12 julio 2022

Cuando Abraham se llamaba Abram

Térah fabricaba y vendía ídolos de barro. Una vez tuvo que salir y dejó el taller al cuidado de su hijo Abraham.

Entró un anciano y pidió un ídolo.

—¿Cuántos años tiene? —le preguntó Abraham.

—Noventa y uno —contestó el anciano.

—Entonces, ¿cómo es que puede adorar una figurilla de barro que fue hecha hace tan sólo unas horas?

El anciano se marchó sin llevarse nada. Vinieron otros clientes. A todos Abraham les preguntaba la edad que tenían y cómo podían rendir culto a algo recién fabricado. Y todos se iban con las manos vacías.

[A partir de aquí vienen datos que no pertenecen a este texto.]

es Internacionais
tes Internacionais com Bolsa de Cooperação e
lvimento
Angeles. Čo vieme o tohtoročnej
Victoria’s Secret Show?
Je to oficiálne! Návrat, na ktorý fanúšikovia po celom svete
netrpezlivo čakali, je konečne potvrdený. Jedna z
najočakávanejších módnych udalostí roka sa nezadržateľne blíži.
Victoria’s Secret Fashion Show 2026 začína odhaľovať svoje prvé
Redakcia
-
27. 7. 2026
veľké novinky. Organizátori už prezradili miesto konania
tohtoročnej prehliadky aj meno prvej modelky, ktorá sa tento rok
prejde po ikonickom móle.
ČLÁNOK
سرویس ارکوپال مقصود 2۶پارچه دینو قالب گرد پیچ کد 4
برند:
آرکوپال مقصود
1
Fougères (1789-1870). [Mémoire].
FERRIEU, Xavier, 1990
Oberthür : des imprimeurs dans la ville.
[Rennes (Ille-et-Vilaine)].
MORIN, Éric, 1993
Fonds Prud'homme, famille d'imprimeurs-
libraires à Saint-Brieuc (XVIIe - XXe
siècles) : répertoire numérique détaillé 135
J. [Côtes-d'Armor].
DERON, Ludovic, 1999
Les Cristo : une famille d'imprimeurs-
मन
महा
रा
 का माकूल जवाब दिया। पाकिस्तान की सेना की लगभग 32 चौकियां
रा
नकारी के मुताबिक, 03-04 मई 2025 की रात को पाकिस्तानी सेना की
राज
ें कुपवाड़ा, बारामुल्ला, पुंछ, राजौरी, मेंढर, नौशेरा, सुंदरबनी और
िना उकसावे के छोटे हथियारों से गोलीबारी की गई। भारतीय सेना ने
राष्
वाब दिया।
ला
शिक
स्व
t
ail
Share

Al caer la tarde acudió al taller una viejecita con una bolsa de harina, que puso delante de una de las figuras. Era demasiado pobre para poder comprarla y venía a adorarla al taller. Entonces, Abraham tuvo una idea. Cogió un hacha y rompió en pedazos todas las figuras, dejando sólo la más grande. Luego puso el hacha en manos de ésta y colocó la harina delante de ella.

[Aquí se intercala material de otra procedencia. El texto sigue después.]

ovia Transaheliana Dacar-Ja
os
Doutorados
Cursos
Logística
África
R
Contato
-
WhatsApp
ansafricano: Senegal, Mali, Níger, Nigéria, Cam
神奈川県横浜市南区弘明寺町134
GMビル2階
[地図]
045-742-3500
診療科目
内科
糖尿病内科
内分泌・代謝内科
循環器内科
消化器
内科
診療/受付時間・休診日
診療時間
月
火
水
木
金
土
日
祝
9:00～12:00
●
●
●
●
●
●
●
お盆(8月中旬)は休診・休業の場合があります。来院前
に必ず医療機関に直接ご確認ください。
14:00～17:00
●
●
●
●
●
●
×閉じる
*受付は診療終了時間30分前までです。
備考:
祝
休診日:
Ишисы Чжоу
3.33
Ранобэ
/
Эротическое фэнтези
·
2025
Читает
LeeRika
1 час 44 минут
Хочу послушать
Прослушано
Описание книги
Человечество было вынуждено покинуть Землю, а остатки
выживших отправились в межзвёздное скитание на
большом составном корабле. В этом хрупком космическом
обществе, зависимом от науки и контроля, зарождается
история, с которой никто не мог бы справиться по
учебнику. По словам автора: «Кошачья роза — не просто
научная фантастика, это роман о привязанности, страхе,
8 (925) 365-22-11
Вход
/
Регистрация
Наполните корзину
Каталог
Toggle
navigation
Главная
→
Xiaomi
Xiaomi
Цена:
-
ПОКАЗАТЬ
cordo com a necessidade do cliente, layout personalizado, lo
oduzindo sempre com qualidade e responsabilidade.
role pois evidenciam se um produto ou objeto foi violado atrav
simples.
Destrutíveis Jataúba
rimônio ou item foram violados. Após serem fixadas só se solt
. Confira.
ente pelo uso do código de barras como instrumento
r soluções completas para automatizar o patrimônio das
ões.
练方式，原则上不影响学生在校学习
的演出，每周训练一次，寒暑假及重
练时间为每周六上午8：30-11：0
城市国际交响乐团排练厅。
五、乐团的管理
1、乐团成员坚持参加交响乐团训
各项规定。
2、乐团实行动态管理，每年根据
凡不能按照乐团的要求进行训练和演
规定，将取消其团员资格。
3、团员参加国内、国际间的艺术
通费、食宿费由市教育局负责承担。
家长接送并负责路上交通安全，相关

—¡Qué desastre! —exclamó Térah a su regreso—. ¿Cómo ha ocurrido?

—Los ídolos se pelearon por la comida —explicó Abraham—. Éste, que es el más fuerte, rompió a los más pequeños para quedarse con la bolsa de harina.

—¡Mientes! —dijo Térah—. Lo has hecho tú. Estos ídolos son sólo figuras de barro; no se mueven, no tienen vida.

—Es cierto —replicó Abraham—. Pero en este caso, ¿por qué los adoras sin son simples cacharros?